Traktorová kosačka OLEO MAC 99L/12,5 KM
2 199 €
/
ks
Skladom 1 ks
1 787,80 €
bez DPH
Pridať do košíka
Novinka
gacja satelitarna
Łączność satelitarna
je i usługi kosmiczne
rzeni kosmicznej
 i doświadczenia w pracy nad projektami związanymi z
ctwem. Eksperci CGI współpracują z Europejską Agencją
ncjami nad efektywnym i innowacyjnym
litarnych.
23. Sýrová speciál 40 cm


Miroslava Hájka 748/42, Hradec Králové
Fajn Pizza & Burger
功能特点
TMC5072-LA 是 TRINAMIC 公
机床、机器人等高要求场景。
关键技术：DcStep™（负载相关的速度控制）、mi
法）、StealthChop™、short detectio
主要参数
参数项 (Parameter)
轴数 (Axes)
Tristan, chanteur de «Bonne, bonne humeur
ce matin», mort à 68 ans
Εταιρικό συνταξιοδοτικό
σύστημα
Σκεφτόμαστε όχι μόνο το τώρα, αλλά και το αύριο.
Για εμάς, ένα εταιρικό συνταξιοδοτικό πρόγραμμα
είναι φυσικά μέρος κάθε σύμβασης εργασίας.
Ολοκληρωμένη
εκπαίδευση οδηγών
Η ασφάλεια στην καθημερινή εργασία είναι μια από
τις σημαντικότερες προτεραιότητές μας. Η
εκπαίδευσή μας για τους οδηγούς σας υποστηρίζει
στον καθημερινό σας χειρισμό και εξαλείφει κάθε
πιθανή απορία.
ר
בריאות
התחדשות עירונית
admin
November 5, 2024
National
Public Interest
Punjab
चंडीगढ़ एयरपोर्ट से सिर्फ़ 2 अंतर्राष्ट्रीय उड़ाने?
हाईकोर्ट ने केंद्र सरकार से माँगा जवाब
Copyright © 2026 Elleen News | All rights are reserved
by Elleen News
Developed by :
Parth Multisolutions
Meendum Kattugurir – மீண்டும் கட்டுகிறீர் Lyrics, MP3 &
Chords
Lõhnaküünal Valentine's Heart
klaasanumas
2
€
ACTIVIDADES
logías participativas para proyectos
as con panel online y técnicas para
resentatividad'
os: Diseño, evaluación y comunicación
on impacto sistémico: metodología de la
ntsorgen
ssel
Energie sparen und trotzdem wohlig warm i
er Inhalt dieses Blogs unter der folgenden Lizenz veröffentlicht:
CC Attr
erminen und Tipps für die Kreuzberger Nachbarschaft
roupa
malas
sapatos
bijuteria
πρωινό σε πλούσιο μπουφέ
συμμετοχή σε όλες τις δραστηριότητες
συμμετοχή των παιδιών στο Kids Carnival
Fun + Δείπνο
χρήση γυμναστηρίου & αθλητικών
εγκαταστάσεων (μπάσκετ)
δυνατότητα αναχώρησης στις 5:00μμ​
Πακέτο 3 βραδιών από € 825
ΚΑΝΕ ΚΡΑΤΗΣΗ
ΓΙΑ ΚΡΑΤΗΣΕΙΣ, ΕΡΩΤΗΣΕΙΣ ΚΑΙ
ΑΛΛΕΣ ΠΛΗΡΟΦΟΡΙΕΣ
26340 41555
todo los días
* * * * * * *
◆ Task instructions ◆
Each of the records is to be repeated word for word.

◆ Answer space ◆
Traktorová kosačka OLEO MAC 99L/12,5 KM
2 199 €
/
ks
Skladom 1 ks
1 787,80 €
bez DPH
Pridať do košíka
Novinka
gacja satelitarna
Łączność satelitarna
je i usługi kosmiczne
rzeni kosmicznej
 i doświadczenia w pracy nad projektami związanymi z
ctwem. Eksperci CGI współpracują z Europejską Agencją
ncjami nad efektywnym i innowacyjnym
litarnych.
23. Sýrová speciál 40 cm


Miroslava Hájka 748/42, Hradec Králové
Fajn Pizza & Burger
功能特点
TMC5072-LA 是 TRINAMIC 公
机床、机器人等高要求场景。
关键技术：DcStep™（负载相关的速度控制）、mi
法）、StealthChop™、short detectio
主要参数
参数项 (Parameter)
轴数 (Axes)
Tristan, chanteur de «Bonne, bonne humeur
ce matin», mort à 68 ans
Εταιρικό συνταξιοδοτικό
σύστημα
Σκεφτόμαστε όχι μόνο το τώρα, αλλά και το αύριο.
Για εμάς, ένα εταιρικό συνταξιοδοτικό πρόγραμμα
είναι φυσικά μέρος κάθε σύμβασης εργασίας.
Ολοκληρωμένη
εκπαίδευση οδηγών
Η ασφάλεια στην καθημερινή εργασία είναι μια από
τις σημαντικότερες προτεραιότητές μας. Η
εκπαίδευσή μας για τους οδηγούς σας υποστηρίζει
στον καθημερινό σας χειρισμό και εξαλείφει κάθε
πιθανή απορία.
ר
בריאות
התחדשות עירונית
admin
November 5, 2024
National
Public Interest
Punjab
चंडीगढ़ एयरपोर्ट से सिर्फ़ 2 अंतर्राष्ट्रीय उड़ाने?
हाईकोर्ट ने केंद्र सरकार से माँगा जवाब
Copyright © 2026 Elleen News | All rights are reserved
by Elleen News
Developed by :
Parth Multisolutions
Meendum Kattugurir – மீண்டும் கட்டுகிறீர் Lyrics, MP3 &
Chords
Lõhnaküünal Valentine's Heart
klaasanumas
2
€
ACTIVIDADES
logías participativas para proyectos
as con panel online y técnicas para
resentatividad'
os: Diseño, evaluación y comunicación
on impacto sistémico: metodología de la
ntsorgen
ssel
Energie sparen und trotzdem wohlig warm i
er Inhalt dieses Blogs unter der folgenden Lizenz veröffentlicht:
CC Attr
erminen und Tipps für die Kreuzberger Nachbarschaft
roupa
malas
sapatos
bijuteria
πρωινό σε πλούσιο μπουφέ
συμμετοχή σε όλες τις δραστηριότητες
συμμετοχή των παιδιών στο Kids Carnival
Fun + Δείπνο
χρήση γυμναστηρίου & αθλητικών
εγκαταστάσεων (μπάσκετ)
δυνατότητα αναχώρησης στις 5:00μμ​
Πακέτο 3 βραδιών από € 825
ΚΑΝΕ ΚΡΑΤΗΣΗ
ΓΙΑ ΚΡΑΤΗΣΕΙΣ, ΕΡΩΤΗΣΕΙΣ ΚΑΙ
ΑΛΛΕΣ ΠΛΗΡΟΦΟΡΙΕΣ
26340 41555
todo los días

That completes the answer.